--- Assignment ---
Look through the lines below and extract any with the word "közé".

━━━ Dataset excerpts

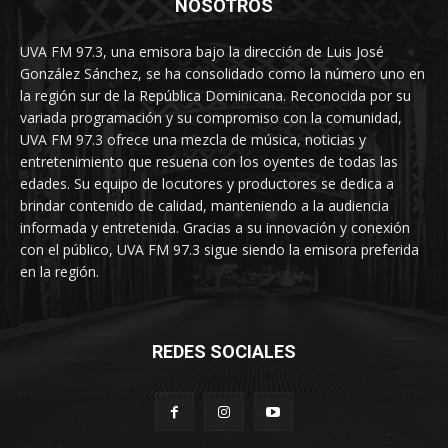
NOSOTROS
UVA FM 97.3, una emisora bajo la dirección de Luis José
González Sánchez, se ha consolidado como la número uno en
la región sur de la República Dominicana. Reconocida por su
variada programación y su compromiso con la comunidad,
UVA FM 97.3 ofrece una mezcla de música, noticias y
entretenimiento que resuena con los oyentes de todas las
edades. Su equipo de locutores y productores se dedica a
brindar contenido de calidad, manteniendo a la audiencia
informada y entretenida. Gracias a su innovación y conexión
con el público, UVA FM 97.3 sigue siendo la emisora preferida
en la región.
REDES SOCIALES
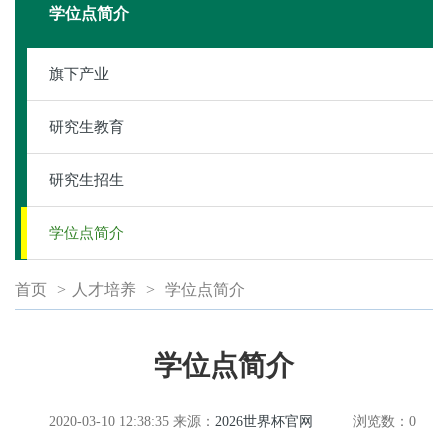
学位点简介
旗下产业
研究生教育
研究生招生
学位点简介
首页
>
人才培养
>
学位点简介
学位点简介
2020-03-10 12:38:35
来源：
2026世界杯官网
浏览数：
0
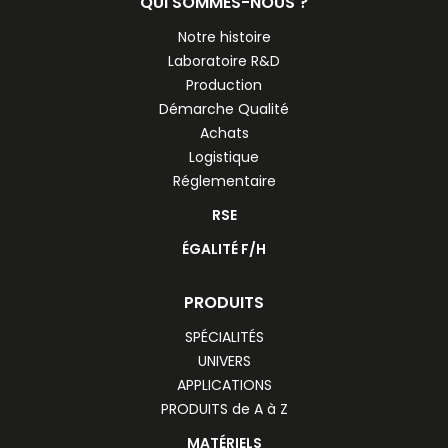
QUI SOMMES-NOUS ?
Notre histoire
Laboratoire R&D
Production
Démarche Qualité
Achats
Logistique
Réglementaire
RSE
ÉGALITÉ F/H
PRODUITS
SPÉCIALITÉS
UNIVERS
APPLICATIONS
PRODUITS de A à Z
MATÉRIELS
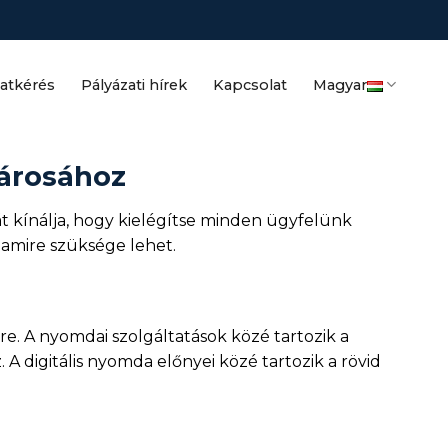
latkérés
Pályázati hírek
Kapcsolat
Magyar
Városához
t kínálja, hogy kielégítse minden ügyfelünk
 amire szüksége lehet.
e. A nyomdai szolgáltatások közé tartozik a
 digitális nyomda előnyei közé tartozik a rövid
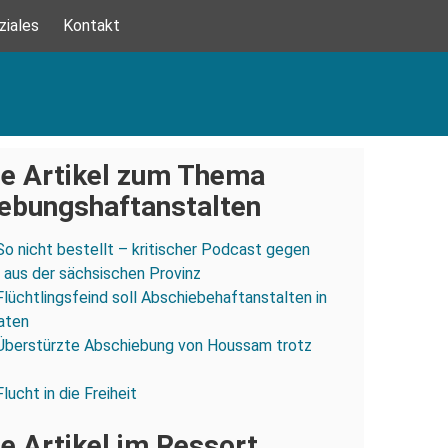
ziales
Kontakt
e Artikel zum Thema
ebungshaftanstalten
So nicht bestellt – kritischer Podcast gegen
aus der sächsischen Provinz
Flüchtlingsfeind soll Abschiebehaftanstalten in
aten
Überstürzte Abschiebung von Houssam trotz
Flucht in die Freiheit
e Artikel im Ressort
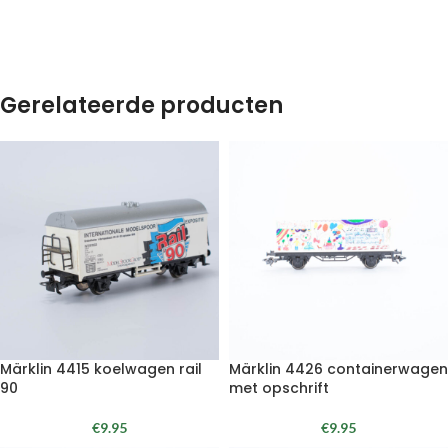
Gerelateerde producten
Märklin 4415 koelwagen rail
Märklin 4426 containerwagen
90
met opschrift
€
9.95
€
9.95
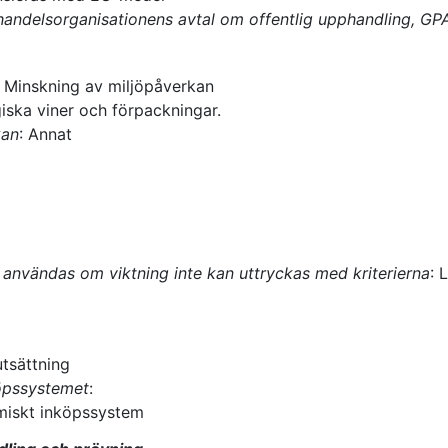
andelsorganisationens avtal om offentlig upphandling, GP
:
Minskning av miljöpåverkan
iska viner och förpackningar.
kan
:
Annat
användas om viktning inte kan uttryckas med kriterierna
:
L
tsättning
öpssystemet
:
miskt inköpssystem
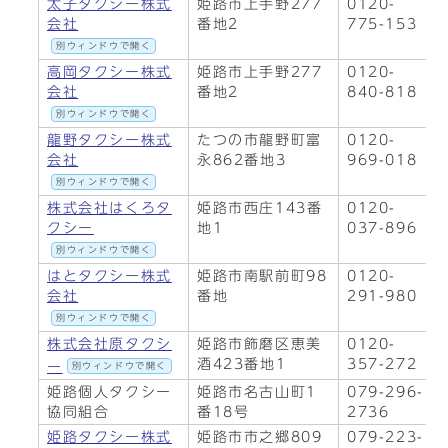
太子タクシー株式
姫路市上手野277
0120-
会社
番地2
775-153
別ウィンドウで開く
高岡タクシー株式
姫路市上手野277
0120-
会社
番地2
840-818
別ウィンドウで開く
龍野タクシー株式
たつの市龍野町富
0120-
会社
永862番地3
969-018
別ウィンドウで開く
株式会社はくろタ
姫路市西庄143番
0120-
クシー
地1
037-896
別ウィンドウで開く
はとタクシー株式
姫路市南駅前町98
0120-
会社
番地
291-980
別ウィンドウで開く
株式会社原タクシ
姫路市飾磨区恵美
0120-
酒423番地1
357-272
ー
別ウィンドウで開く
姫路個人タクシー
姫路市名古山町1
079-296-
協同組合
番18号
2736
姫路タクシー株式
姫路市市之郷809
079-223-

━━━━━━

--- Solution ---
e. A nyomdai szolgáltatások közé tartozik a
 digitális nyomda előnyei közé tartozik a rövid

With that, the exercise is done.